== DATA ==

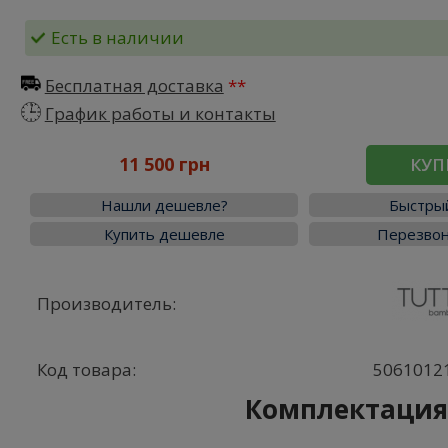
Есть в наличии
Бесплатная доставка
График работы и контакты
11 500 грн
КУП
Нашли дешевле?
Быстрый
Купить дешевле
Перезвон
Производитель:
Код товара:
5061012
Комплектаци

===

## EXERCISE DIRECTIONS
Beginning at the line that holds "Купить дешевле", reproduce each line of the records above down to and including the last one.

## PROBLEM SOLUTION
Купить дешевле
Перезвон
Производитель:
Код товара:
5061012
Комплектаци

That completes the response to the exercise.